The records below must be transcribed exactly, with each picture left out.

> **Working data**:
◇ ◇ ◇
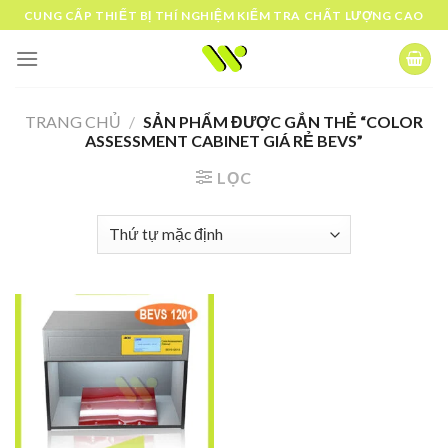
Skip
CUNG CẤP THIẾT BỊ THÍ NGHIỆM KIỂM TRA CHẤT LƯỢNG CAO
to
content
TRANG CHỦ
/
SẢN PHẨM ĐƯỢC GẮN THẺ “COLOR
ASSESSMENT CABINET GIÁ RẺ BEVS”
LỌC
◇ ◇ ◇
> **Task solution**:
Skip
CUNG CẤP THIẾT BỊ THÍ NGHIỆM KIỂM TRA CHẤT LƯỢNG CAO
to
content
TRANG CHỦ
/
SẢN PHẨM ĐƯỢC GẮN THẺ “COLOR
ASSESSMENT CABINET GIÁ RẺ BEVS”
LỌC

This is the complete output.